Particular cases of rotational motion
With uniform rotation: , Consequently .
Uniform rotation can be characterized rotation period T- the time it takes for a point to make one complete revolution,
Rotation frequency - the number of complete revolutions made by the body during its uniform motion in a circle, per unit time: (11)
Speed unit - hertz (Hz).
With uniformly accelerated rotational motion :
Lecture 3 Newton's first law. Strength. The principle of independence of acting forces. resultant force. Weight. Newton's second law. Pulse. Law of conservation of momentum. Newton's third law. Moment of momentum of a material point, moment of force, moment of inertia.
Lecture plan
Newton's first law
Newton's second law
Newton's third law
Moment of momentum of a material point, moment of force, moment of inertia
Newton's first law. Weight. Strength
Newton's first law: There are frames of reference relative to which bodies move in a straight line and uniformly or are at rest if no forces act on them or the action of forces is compensated.
Newton's first law is valid only in an inertial frame of reference and asserts the existence of an inertial frame of reference.
Inertia- this is the property of bodies to strive to keep the speed unchanged.
inertia called the property of bodies to prevent a change in speed under the action of an applied force.

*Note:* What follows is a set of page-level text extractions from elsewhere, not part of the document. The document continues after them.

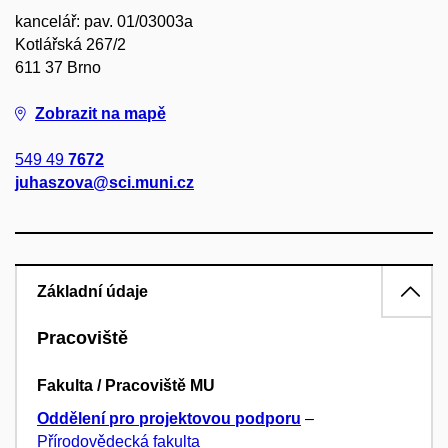
kancelář: pav. 01/03003a
Kotlářská 267/2
611 37 Brno
Zobrazit na mapě
549 49
7672
juhaszova@sci.muni.cz
Základní údaje
Pracoviště
Fakulta / Pracoviště MU
Oddělení pro projektovou podporu
–
Přírodovědecká fakulta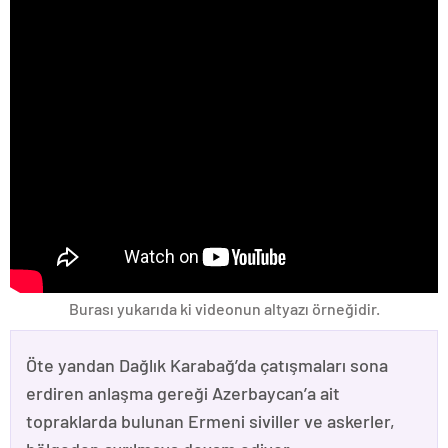
Burası yukarıda ki videonun altyazı örneğidir.
Öte yandan Dağlık Karabağ’da çatışmaları sona
erdiren anlaşma gereği Azerbaycan’a ait
topraklarda bulunan Ermeni siviller ve askerler,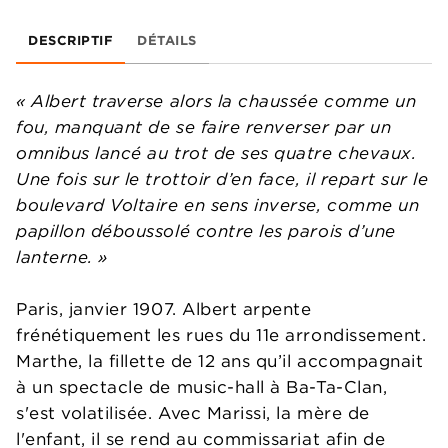
DESCRIPTIF
DÉTAILS
« Albert traverse alors la chaussée comme un
fou, manquant de se faire renverser par un
omnibus lancé au trot de ses quatre chevaux.
Une fois sur le trottoir d’en face, il repart sur le
boulevard Voltaire en sens inverse, comme un
papillon déboussolé contre les parois d’une
lanterne. »
Paris, janvier 1907. Albert arpente
frénétiquement les rues du 11e arrondissement.
Marthe, la fillette de 12 ans qu’il accompagnait
à un spectacle de music-hall à Ba-Ta-Clan,
s'est volatilisée. Avec Marissi, la mère de
l'enfant, il se rend au commissariat afin de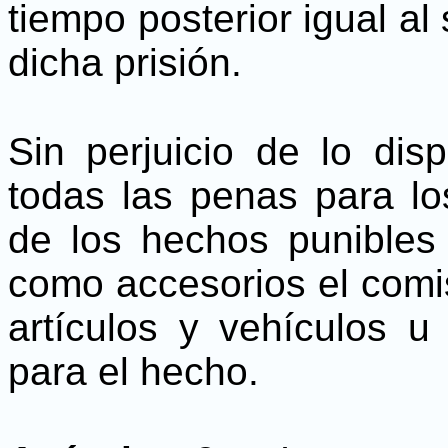
tiempo posterior igual al
dicha prisión.
Sin perjuicio de lo disp
todas las penas para lo
de los hechos punibles 
como accesorios el comi
artículos y vehículos u 
para el hecho.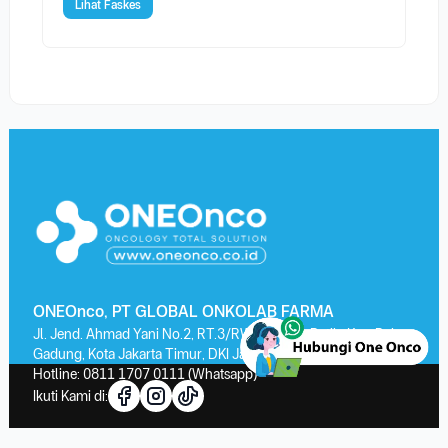
Lihat Faskes
ONEOnco, PT GLOBAL ONKOLAB FARMA
Jl. Jend. Ahmad Yani No.2, RT.3/RW.13, Kayu Putih, Kec. Pulo
Gadung, Kota Jakarta Timur, DKI Jakarta 13210
Hotline:
0811 1707 0111
(Whatsapp)
Ikuti Kami di: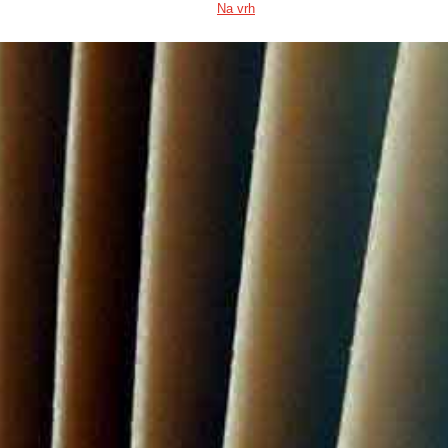
Na vrh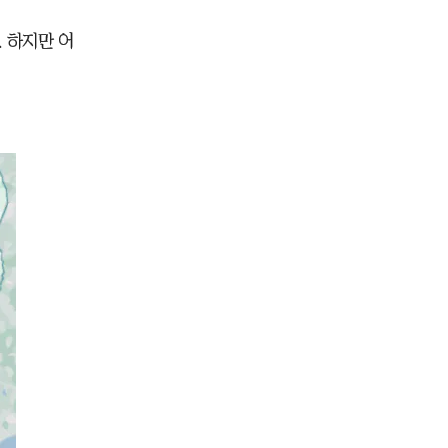
 하지만 어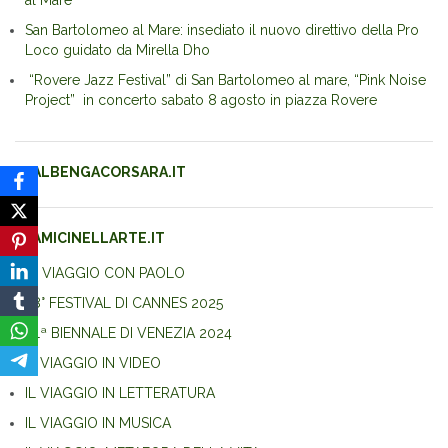
al Mare
San Bartolomeo al Mare: insediato il nuovo direttivo della Pro
Loco guidato da Mirella Dho
“Rovere Jazz Festival” di San Bartolomeo al mare, “Pink Noise
Project” in concerto sabato 8 agosto in piazza Rovere
ALBENGACORSARA.IT
AMICINELLARTE.IT
IN VIAGGIO CON PAOLO
78° FESTIVAL DI CANNES 2025
81ª BIENNALE DI VENEZIA 2024
IL VIAGGIO IN VIDEO
IL VIAGGIO IN LETTERATURA
IL VIAGGIO IN MUSICA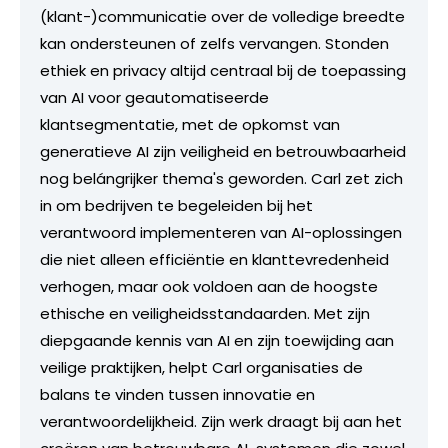
(klant-)communicatie over de volledige breedte
kan ondersteunen of zelfs vervangen. Stonden
ethiek en privacy altijd centraal bij de toepassing
van AI voor geautomatiseerde
klantsegmentatie, met de opkomst van
generatieve AI zijn veiligheid en betrouwbaarheid
nog belángrijker thema's geworden. Carl zet zich
in om bedrijven te begeleiden bij het
verantwoord implementeren van AI-oplossingen
die niet alleen efficiëntie en klanttevredenheid
verhogen, maar ook voldoen aan de hoogste
ethische en veiligheidsstandaarden. Met zijn
diepgaande kennis van AI en zijn toewijding aan
veilige praktijken, helpt Carl organisaties de
balans te vinden tussen innovatie en
verantwoordelijkheid. Zijn werk draagt bij aan het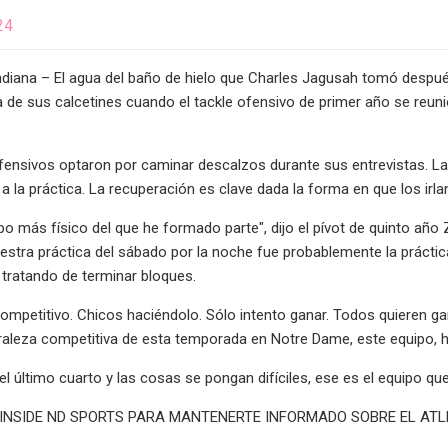
24
diana – El agua del baño de hielo que Charles Jagusah tomó después
 de sus calcetines cuando el tackle ofensivo de primer año se reuni
ofensivos optaron por caminar descalzos durante sus entrevistas. La
r a la práctica. La recuperación es clave dada la forma en que los ir
ipo más físico del que he formado parte", dijo el pívot de quinto añ
estra práctica del sábado por la noche fue probablemente la práctica 
 tratando de terminar bloques.
ompetitivo. Chicos haciéndolo. Sólo intento ganar. Todos quieren g
raleza competitiva de esta temporada en Notre Dame, este equipo, ha 
l último cuarto y las cosas se pongan difíciles, ese es el equipo que
 INSIDE ND SPORTS PARA MANTENERTE INFORMADO SOBRE EL AT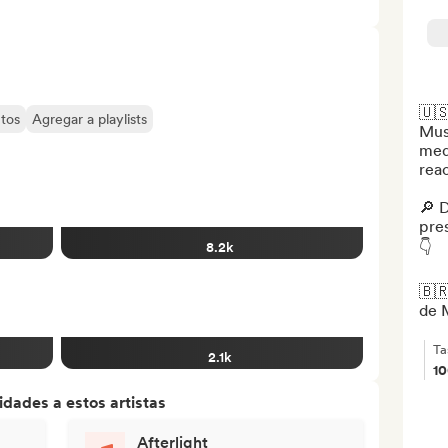
🇺
tos
Agregar a playlists
Musi
med
rea
🔎 
pre
👇

8.2k
🇧
de M
Ta
2.1k
1
dades a estos artistas
Afterlight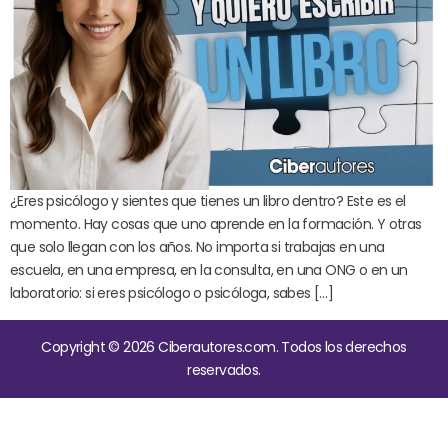
¿Eres psicólogo y sientes que tienes un libro dentro? Este es el
momento. Hay cosas que uno aprende en la formación. Y otras
que solo llegan con los años. No importa si trabajas en una
escuela, en una empresa, en la consulta, en una ONG o en un
laboratorio: si eres psicólogo o psicóloga, sabes […]
Copyright © 2026 Ciberautores.com. Todos los derechos
reservados.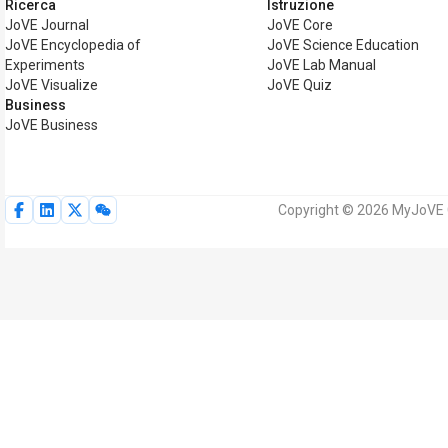
Ricerca
Istruzione
JoVE Journal
JoVE Core
JoVE Encyclopedia of
JoVE Science Education
Experiments
JoVE Lab Manual
JoVE Visualize
JoVE Quiz
Business
JoVE Business
Copyright © 2026 MyJoVE Corp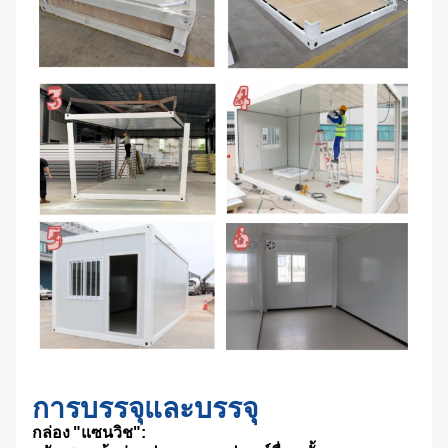
การบรรจุและบรรจุ
กล่อง "แซนวิช":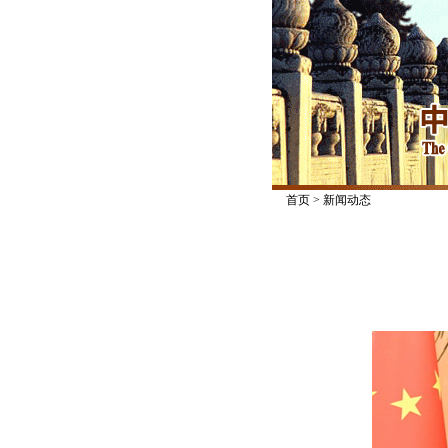
首页
>
新闻动态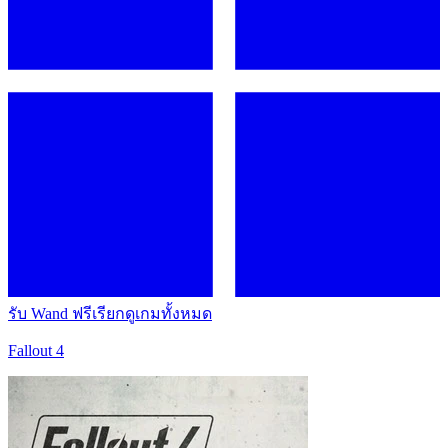
รับ Wand ฟรี
เรียกดูเกมทั้งหมด
Fallout 4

Body mass is a physical quantity that is a quantitative measure of inertia, it is a scalar additive quantity. Mass additivity consists in the fact that the mass of a system of bodies is always equal to the sum of the masses of each body separately. Weight is the basic unit of the SI system.
One form of interaction is mechanical interaction. Mechanical interaction causes deformation of bodies, as well as a change in their speed.
Strength- this is a vector quantity that is a measure of the mechanical impact on the body from other bodies, or fields, as a result of which the body acquires acceleration or changes its shape and size (deforms). Force is characterized by module, direction of action, point of application to the body.